– in the Scottish Parliament at on 23 April 2024.
Good afternoon. The first item of business is time for reflection. Our time for reflection leader today is the Right Rev Sally Foster-Fulton, moderator of the General Assembly of the Church of Scotland.
The Right Rev Sally Foster-Fulton (Moderator of the General Assembly of the Church of Scotland):
Good afternoon. I am coming to the end of my term and, all year, this is the word I have shared: ubuntu. All year, this is the truth that I have seen evidenced in the everyday: ubuntu.
Every moderator is asked to choose a theme, and I chose this Zulu phrase. It is difficult to translate into English, but, as near as we can manage, it means, “I am because you are,” or, “I am because we are.” That is a deeply theological statement. It is a powerful piece of subversive wisdom. It is a word that we need to hear and heed today.

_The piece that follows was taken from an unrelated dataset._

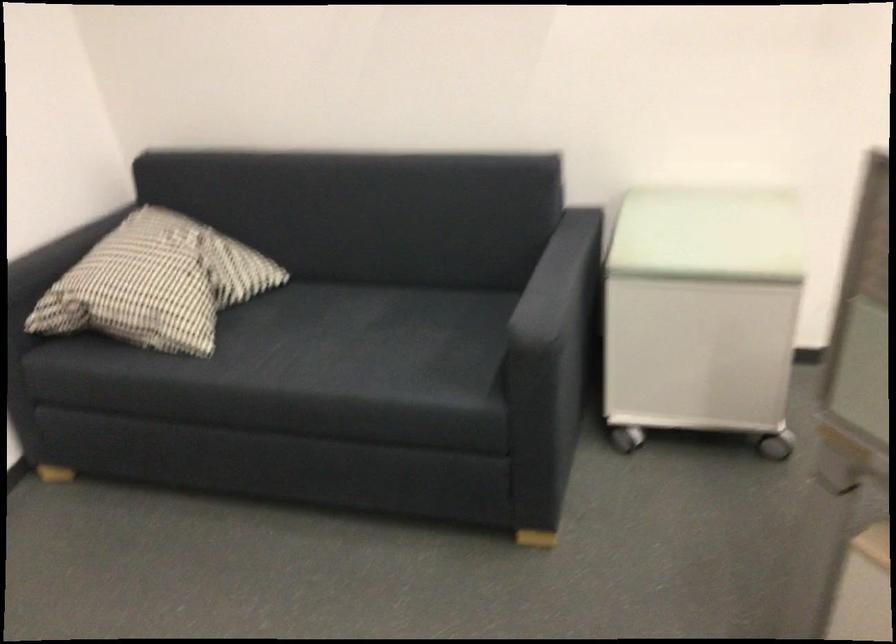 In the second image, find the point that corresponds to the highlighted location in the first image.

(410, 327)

No one is an only child; we are created to be in community. No one “makes it on their own”; we all stand on the shoulders of everyday giants, people who play their part—who love, listen, learn and live their lives in an intricate web of humans being. There really is no them and us; there is only us. When we do each other down, we dilute our common humanity—and our common humanity is an extraordinary gift.
Think about it. When you pour your cereal or coffee in the morning, behind that there are growers and harvesters, producers and packagers, researchers and those marketers who convince you that this is the breakfast for you. They make your morning happen. When you read or watch or hear something that moves you in your bones, people you will never meet made that possible. They mixed and measured, wrote and reconsidered words and ways to evoke wonder in you. Do we understand that, or do we just consume and assume?
Ubuntu—I am because you are. In a world where so many struggle, unseen and ill-considered: ubuntu—I am because you are. In a world where those who have arrived do not want to move: ubuntu—I am because you are. What we do and do not do matters to siblings we may never see: ubuntu.
Over the year, I heard the word sung out in numerous projects, parties, panels and places across Scotland, with people living for each other, finding themselves completely in service to their siblings. This year, I choked that word out at a service in Dungavel as I stood with asylum seekers stuck in a system bereft of humanity, and I witnessed love alive in innumerable people and places, where there was a vibrant, relevant response to need right in front of them.
Ubuntu. It is not a foreign phrase that is difficult to interpret; it is a universal truth to transform us. Scottish Parliament, you lead us into a now and a future. I am because we are. Live that truth.